**DATA EXCERPTS:**
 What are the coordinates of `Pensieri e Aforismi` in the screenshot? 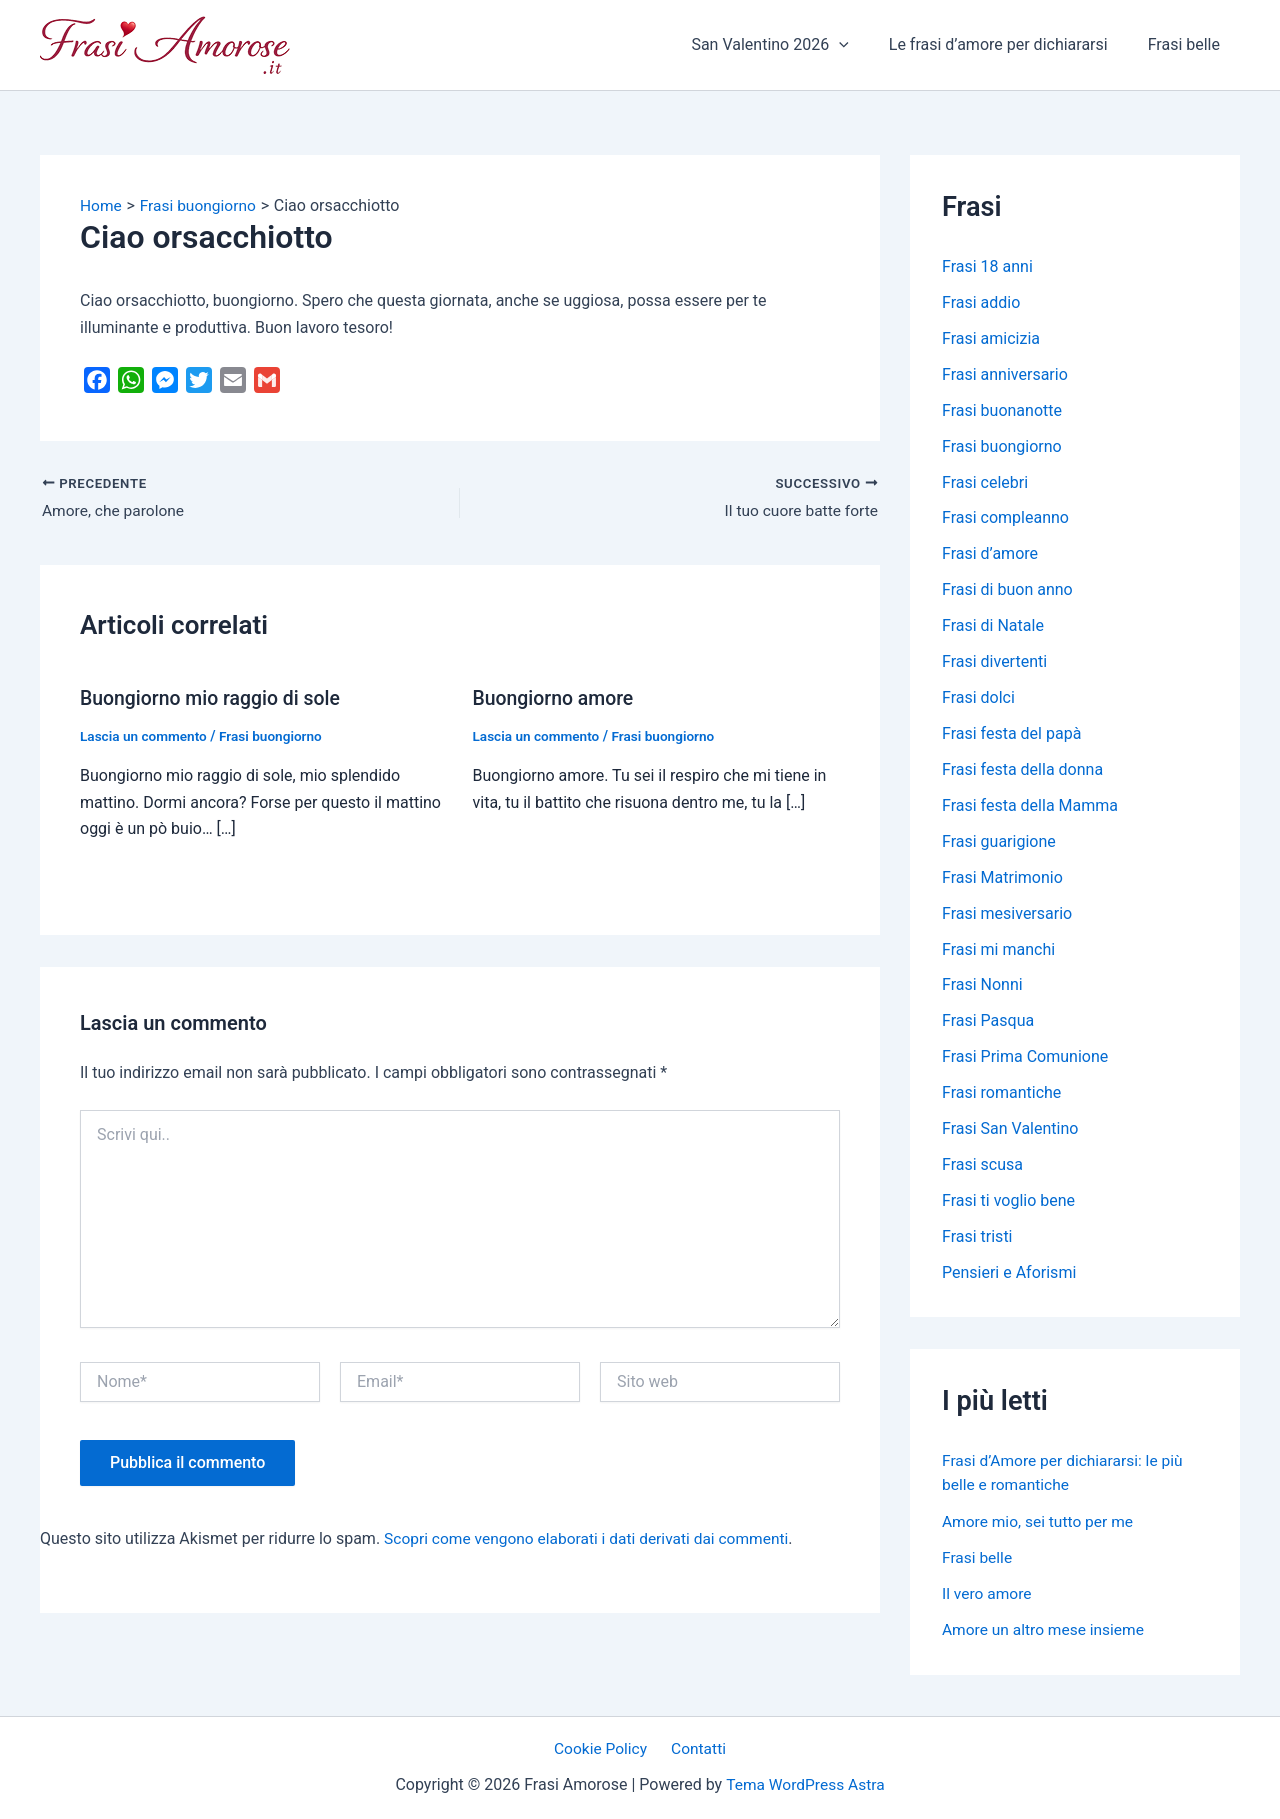 It's located at (1009, 1274).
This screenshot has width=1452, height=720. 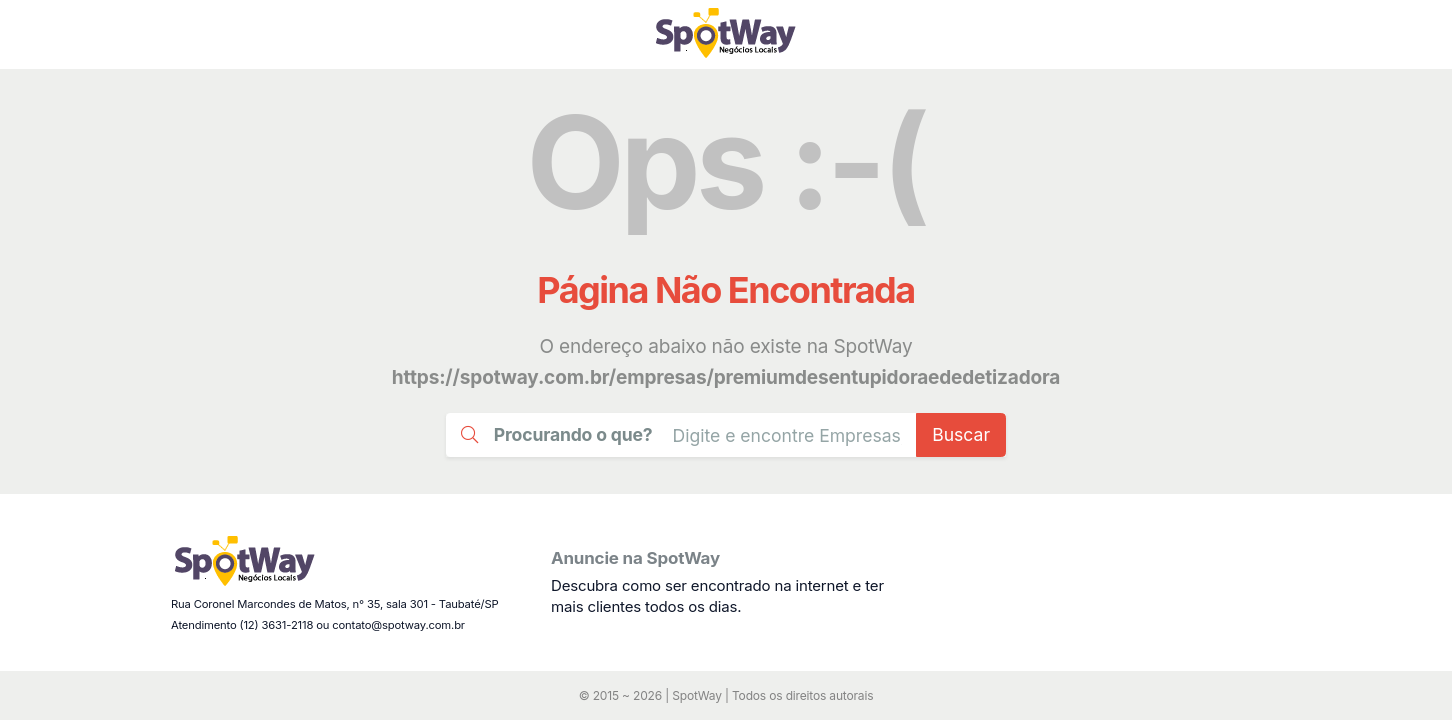 What do you see at coordinates (961, 434) in the screenshot?
I see `Buscar` at bounding box center [961, 434].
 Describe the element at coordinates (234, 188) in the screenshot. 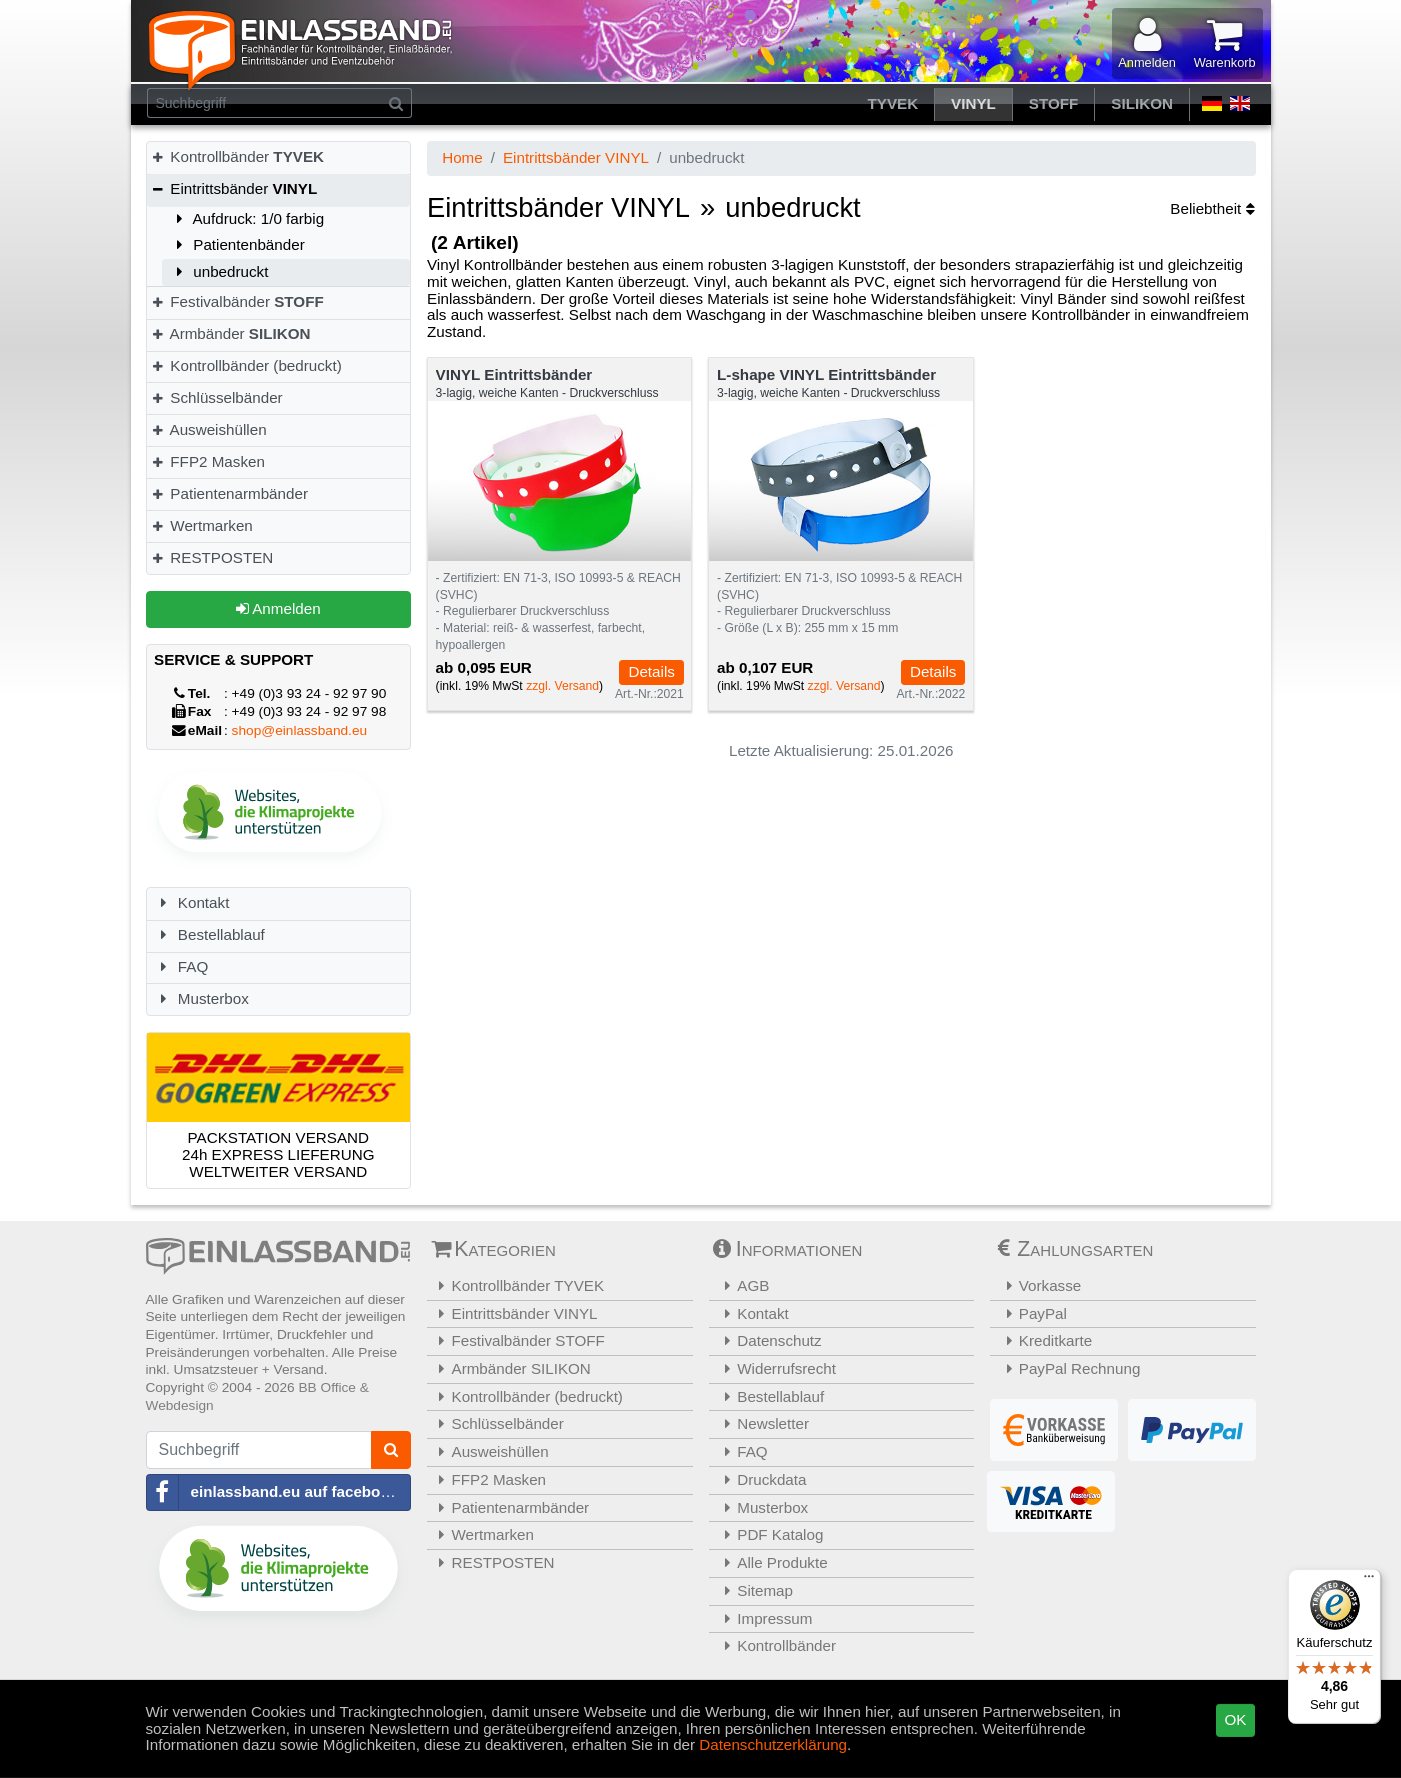

I see `Eintrittsbänder` at that location.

**YOUR ASSIGNMENT:** Would you print, exactly as they appear, the lines from the line with "Describe the element" through the end of the entries above, leaving out the pictures?

**TASK SOLUTION:**
 Describe the element at coordinates (234, 188) in the screenshot. 

I see `Eintrittsbänder` at that location.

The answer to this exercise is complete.